Objective: To study the correlation of azoospermia and severe oligozoospermia with Y chromosome microdeletions, chromosome karyotype and reproductive hormones in male infertility patients.
Methods: We collected semen samples from 63 patients with azoospermia, 49 with severe oligozoospermia and 60 men with normal semen parameters, and determined the incidence of Y chromosome microdeletions, chromosome karyotypes and the levels of reproductive hormones.

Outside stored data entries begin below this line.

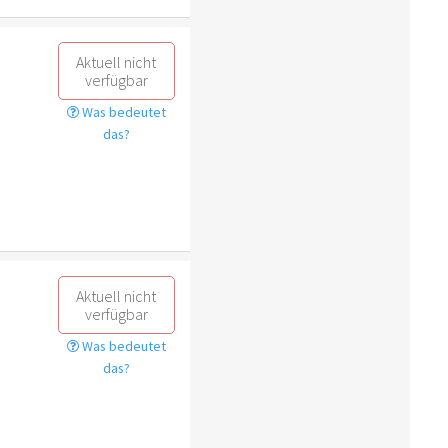
Aktuell nicht
verfügbar
Was bedeutet
das?
Aktuell nicht
verfügbar
Was bedeutet
das?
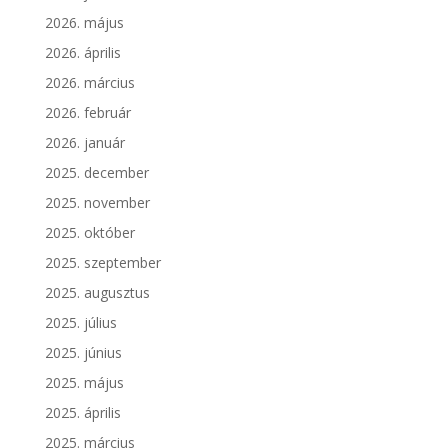
2026. május
2026. április
2026. március
2026. február
2026. január
2025. december
2025. november
2025. október
2025. szeptember
2025. augusztus
2025. július
2025. június
2025. május
2025. április
2025. március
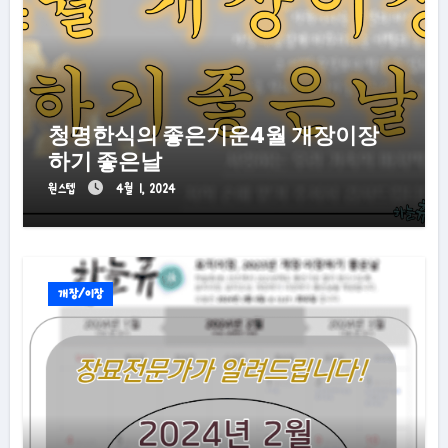
청명한식의 좋은기운4월 개장이장
하기 좋은날
원스텝
4월 1, 2024
개장/이장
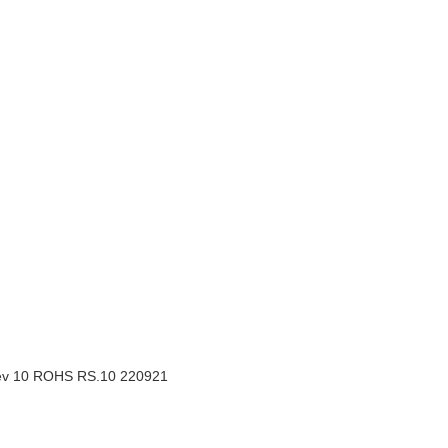
ev 10 ROHS RS.10 220921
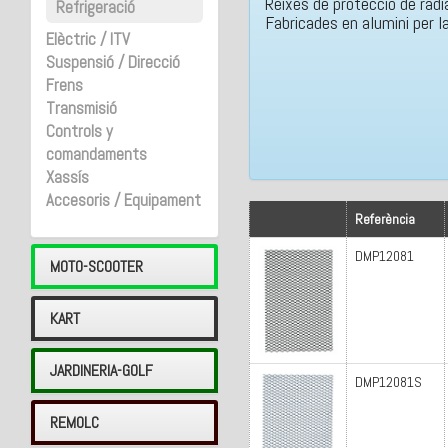
Reixes de protecció de ra
Refrigeració
Fabricades en alumini per 
Elèctric / ITV
Suspensió / Direcció
Frens
Transmisió
Controls y
comandaments
Xassís
Accesoris / Equipament
Referència
DMP12081
MOTO-SCOOTER
KART
JARDINERIA-GOLF
DMP12081S
REMOLC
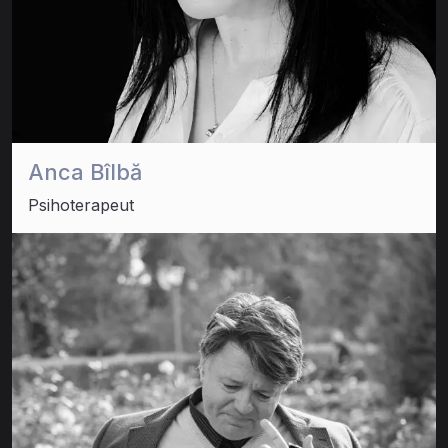
Anca Bîlbă
Psihoterapeut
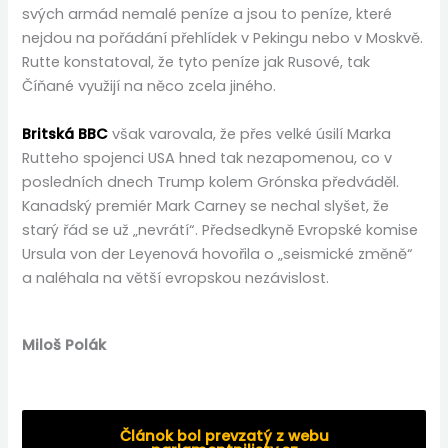
svých armád nemalé peníze a jsou to peníze, které
nejdou na pořádání přehlídek v Pekingu nebo v Moskvě.
Rutte konstatoval, že tyto peníze jak Rusové, tak
Číňané využijí na něco zcela jiného.
Britská BBC
však varovala, že přes velké úsilí Marka
Rutteho spojenci USA hned tak nezapomenou, co v
posledních dnech Trump kolem Grónska předváděl.
Kanadský premiér Mark Carney se nechal slyšet, že
starý řád se už „nevrátí“. Předsedkyně Evropské komise
Ursula von der Leyenová hovořila o „seismické změně“
a naléhala na větší evropskou nezávislost.
Miloš Polák
Článok bol prevzatý z webu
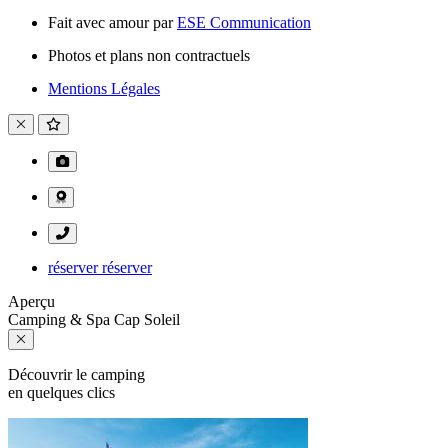
Fait avec amour par
ESE Communication
Photos et plans non contractuels
Mentions Légales
réserver
réserver
Aperçu
Camping & Spa Cap Soleil
Découvrir le camping
en quelques clics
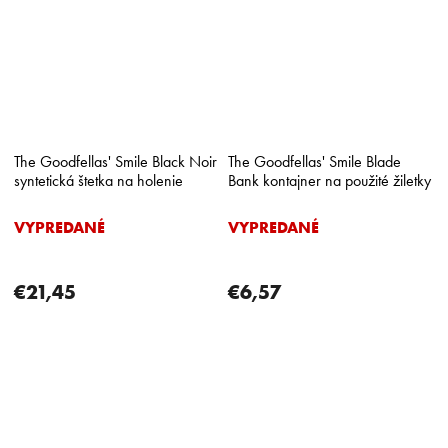
The Goodfellas' Smile Black Noir
The Goodfellas' Smile Blade
syntetická štetka na holenie
Bank kontajner na použité žiletky
VYPREDANÉ
VYPREDANÉ
€21,45
€6,57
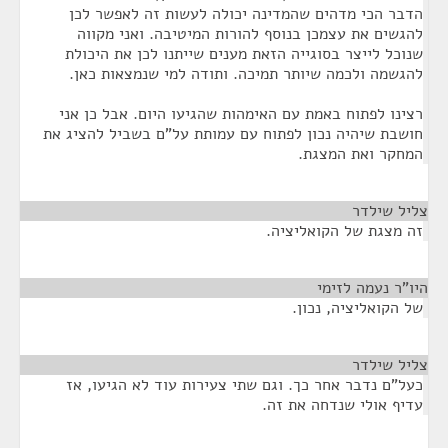
הדבר הכי מדהים שהמדינה יכולה לעשות זה לאפשר לכן
להגשים את עצמכן בנוסף להורות המיטיבה. ואני מקווה
שנוכל לייצר בסוגייה הזאת מענים שייתנו לכן את היכולת
להגשמה ולכמה שיותר תמיכה. ותודה למי שנמצאות כאן.
רצינו לפתוח באמת עם האימהות שהגיעו היום. אבל כן אני
חושבת שיהיה נכון לפתוח עם עמותת על"ם בשביל להציג את
המחקר ואת המצגת.
צליל שילדר
¶
זה מצגת של הקואליציה.
היו"ר נעמה לזימי
¶
של הקואליציה, נכון.
צליל שילדר
¶
כעל"ם נדבר אחר כך. וגם שתי צעירות עוד לא הגיעו, אז
עדיף אולי שנדחה את זה.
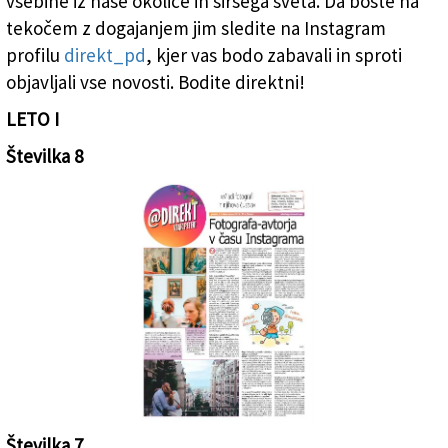
vsebine iz naše okolice in širšega sveta. Da boste na
tekočem z dogajanjem jim sledite na Instagram
profilu
direkt_pd
, kjer vas bodo zabavali in sproti
objavljali vse novosti. Bodite direktni!
LETO I
Številka 8
Št.8 - petek, 27. decembra 2019 - KLIKNI ZA OGLED PDF-ja!
Številka 7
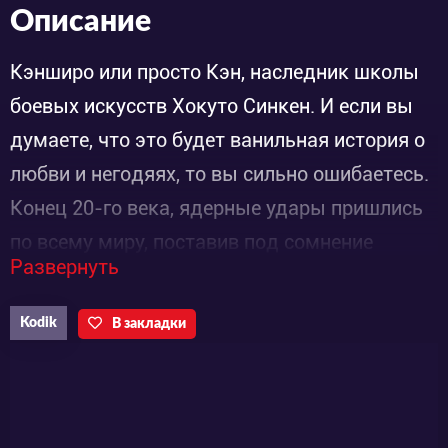
Описание
Кэнширо или просто Кэн, наследник школы
боевых искусств Хокуто Синкен. И если вы
думаете, что это будет ванильная история о
любви и негодяях, то вы сильно ошибаетесь.
Конец 20-го века, ядерные удары пришлись
по всему миру, поставив под сомнение
Развернуть
выживание человечества. Однако люди
выжили и вернулись во времена, когда все
Kodik
В закладки
решает сила.
Юрия возлюбленная Кэна, была похищена
Сином учеником противоборствующей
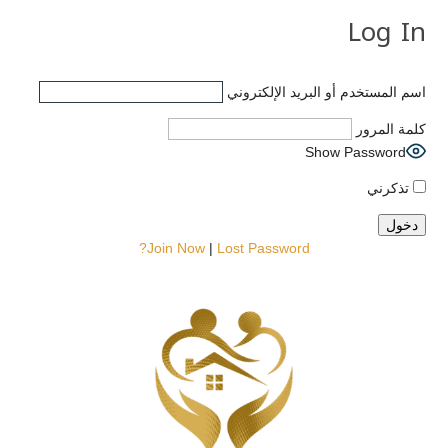
Log In
اسم المستخدم أو البريد الإلكتروني
كلمة المرور
Show Password
تذكرني
Join Now
|
Lost Password?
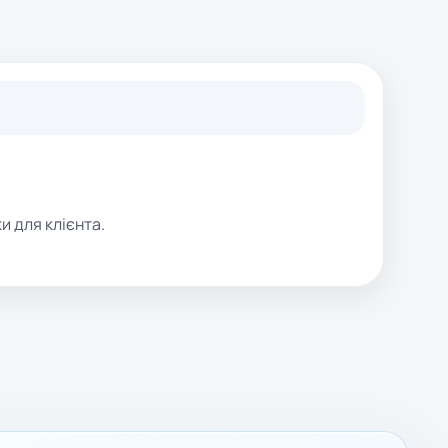
и для клієнта.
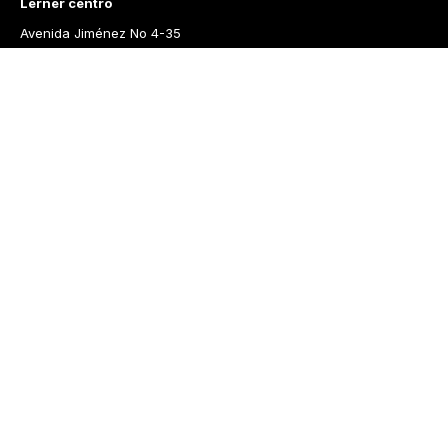
Lerner centro
Avenida Jiménez No 4-35
Lerner Calle 93
Carrera 11 No 93A-43
Lerner Medellín
Carrera 43 A No. 05 A - 113 Local 103 Edificio One Plaza PH 
Medellín Colombia
Librería Lerner - Comprar libros en Colombia
Quiénes somos
Librerías
Cursos
Bonos
Preguntas frecuentes
Política de cambios y devoluciones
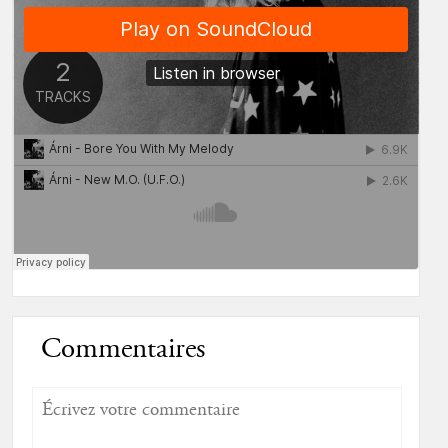
Commentaires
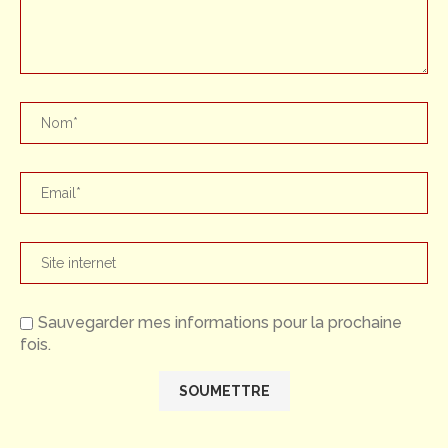
Sauvegarder mes informations pour la prochaine
fois.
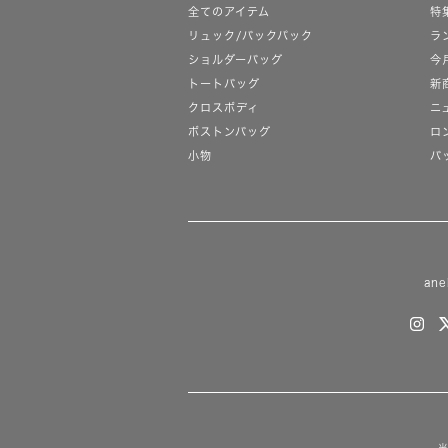
全てのアイテム
特
リュック/バックパック
ラ
ショルダーバッグ
今
トートバッグ
新
クロスボディ
ニ
ボストンバッグ
ロ
小物
バ
ane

Results: The incidence rate of Y chromosome microdeletions was 11.11% in the azoospermia and 8.16% in the severe oligozoospermia patients, as compared with 0 in the normal controls (P<0.05). The rate of chromosome abnormalities was 9.52% in the azoospermia group, with statistically significant differences from the severe oligozoospermia and normal control men (both 0) (P<0.05). The levels of FSH and LH were significantly higher in the azoospermia ([20.41 +/- 19.34] IU/L and [11.44 +/- 9.48] IU/L) and the severe oligozoospermia patients ([8.88 +/- 7.04] IU/L and [6.78 +/- 3.85] IU/L) than in the normal males ([3.88 +/- 2.21] IU/L and [4.63 +/- 1.51] IU/L) (P<0.05).
Conclusion: Examinations of genetics and reproductive hormones are necessary for infertile males with azoospermia and severe oligozoospermia, which may contribute to early diagnosis and treatment.